The Court finds that keeping out the theft itself was an easy call under § 352. It was a misdemeanor, a long time ago, so it had little bearing on Doctor’s truthfulness.

It finds the licensing misreporting to be a harder call. But it declines to reach the issue because Plaintiff can’t show prejudice. Doctor’s trial testimony was that she met the standard of care. But the jury already found adversely on that element, so if it disbelieved the doctor more it wouldn’t have mattered. Causation, on the other hand, was proven up through experts, so Doctor’s being a liar wouldn’t have helped Plaintiff’s case.

4. 

Finally, Doctor’s lawyer said some not very nice things about Plaintiff during closing. Like that she wanted the jury to take the Doctor’s purse and give it to Plaintiff and that Plaintiff wanted to be supported for the rest of her life by Doctor.

Lawyers get a pretty wide berth during closing argument. They can’t say crazy prejudicial things like making unfounded accusations of Nazism, or appeal to sympathy by claiming that a Plaintiff verdict will put the Defendant in the poorhouse or lead to the end of public services. But they are free to hit hard. 
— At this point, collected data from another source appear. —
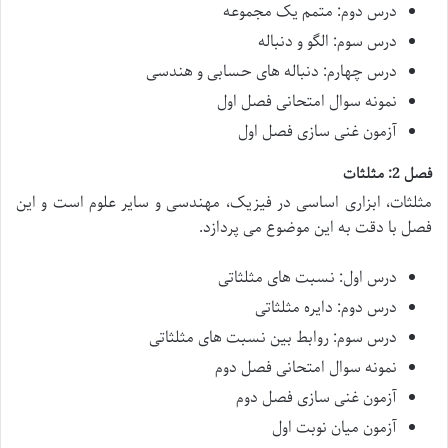
درس دوم: متمم یک مجموعه
درس سوم: الگو و دنباله
درس چهارم: دنباله های حسابی و هندسی
نمونه سوال امتحانی فصل اول
آزمون غنی سازی فصل اول
فصل 2: مثلثات
مثلثات، ابزاری اساسی در فیزیک، مهندسی و سایر علوم است و این
فصل با دقت به این موضوع می پردازد.
درس اول: نسبت های مثلثاتی
درس دوم: دایره مثلثاتی
درس سوم: روابط بین نسبت های مثلثاتی
نمونه سوال امتحانی فصل دوم
آزمون غنی سازی فصل دوم
آزمون میان نوبت اول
The first statement here—in one about the purse—was made in the context of causation and wasn’t over the line. And Plaintiff didn’t object or seek a curative instruction on the second, so an appeal on it was forfeited.

*     *     *

Reversed in part and remanded for Batson steps two and three.

* One of the federal judges I clerked for was a DA  and then, for a very long time, a state court trial judge who mostly handled criminal departments. Californians being a proud people, he was of the habit of referring to the various criminal procedures exclusive by state court case names, which often left us scrambling to figure out things like, “what the hell is Hovey voir dire?” So, FWIW, the state court equivalent to a Batson challenge is called a Wheeler challenge. And, Golden State proud, the California Supreme Court case decided Wheeler eight years before U.S. Supremes decided Batson.